We defined DEGs as PDGs whose expression levels significantly increase or decrease during progression and highly correlated with the CovSF score. First, DEG analysis was performed on each of the Mi-M-S (DP) and S-M-Mi (RP) groups in the pseudobulk monocytes. Patients who had at least one matched scRNA-seq sample during the progression were selected. For DP patients, DEGs were searched between the Mi and S samples, and the S and Mi samples for RP patients, respectively. In the DP patients, a total of 152 genes were up and 314 down regulated in S compared to Mi (Figure S6B). In RP patients, a total of 30 genes were up and 31 down regulated in Mi compared to S (Figure S6E). The DEGs showed to well discriminate the severity groups in both the DP and RP patients with clear difference in CovSF scores.

Next, genes whose expression level highly correlated with CovSF were searched within DP and RP patients with scRNA-seq samples covering the entire progression, resulting in four DP and six RP patients. As a result, 762 and 783 genes showing significant positive and negative correlation with CovSF in the DP patients were searched (Figure S6A). A total of 362 and 214 genes with significant positive and negative correlation with CovSF were searched in the RP patients (Figure S6D). The intersection between the DEGs and correlating genes are shown in Figure S6C and F, which were further investigated for the analysis of severity progression. As a result, 311 and 22 genes were found in the DP and RP groups, respectively, which we refer to as PDGs. We find that the difference in gene numbers between the DP and RP groups stem from the heterogeneous nature of the recovery that highly vary from person to person, which may be the reason for the smaller number of genes searched in the RP group.

Quantification and statistical analysis

Performance evaluation

All models were trained and tested by 10-fold cross-validation, with the training set and internal validation set split in a 9:1 ratio in the KNUH cohort. We evaluated the two models across the KNU, KNIH and NCCAP cohorts. Using the sliding-window technique, we generated all possible input sequences \(X_{ij}\), where their length can range from 1 to 5 and obtained the output predictions of each input sequence. So, even in cases where the length of the input sequence is shorter than the maximum input sequence length k=5 (i.e., days after admission is shorter than 5), all were incorporated into the performance evaluation. For each time step d in the predict sequences, we calculated performance metrics for binary classification using a threshold of 0.5. We measured the AUROC, sensitivity, specificity. The sensitivity and specificity were derived from Equation 13. The terms TP, TN, FP and FN represent True Positive, True Negative, False Positive, False Negative, respectively. The average and 95% confidence interval of metrics for each trained model are presented in Table S2. In detail, the performance metrics of the main model for different input sequence lengths is shown in Figure S9D.

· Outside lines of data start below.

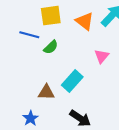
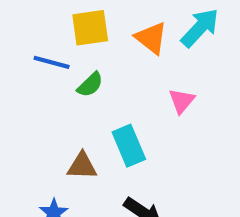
cyan rectangle: (72, 81) -> (129, 146), turned -65

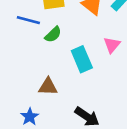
cyan rectangle: (129, 146) -> (82, 59), moved

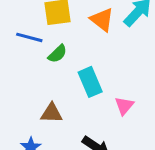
pink triangle: (112, 45) -> (124, 106), moved

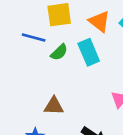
cyan rectangle: (90, 82) -> (89, 52), moved

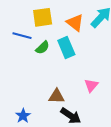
brown triangle: (54, 106) -> (57, 96), moved

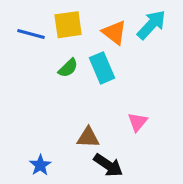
blue line: (22, 36) -> (31, 34), moved

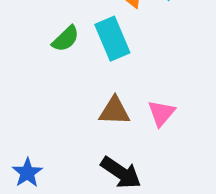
brown triangle: (88, 137) -> (115, 111), moved

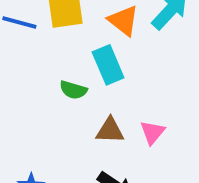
green semicircle: (66, 39) -> (73, 90), moved, turned 60

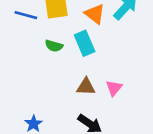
green semicircle: (73, 90) -> (54, 46), moved

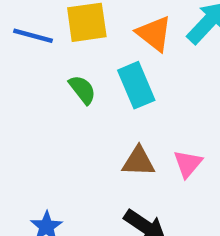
green semicircle: (54, 46) -> (82, 90), turned -144

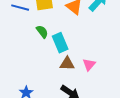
cyan rectangle: (136, 85) -> (60, 43), moved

$$\begin{aligned} sensitivity = \frac{TP}{FN + TP}, \ specificity = \frac{TN}{TN + FP} \end{aligned}$$
(13)

Statistical testing

In clinical analysis, we utilized the Mann-Whitney U test to identify clinical features with significant differences between severity groups stratified by the CovSF score. This was chosen because, according to the Anderson-Darling test, all features across severity groups, except for SBP in the moderate group, did not follow a normal distribution. Then, Bonferroni correction was applied to adjust these p-values, providing more precise statistical results. To examine the relationships between CovSF and feature values or gene expression levels, correlation value was employed. When obtaining the correlation between CovSF and gene expression levels for each gene on a patient-wise basis, we used a log1p transformation after counts-per-million (CPM) normalization.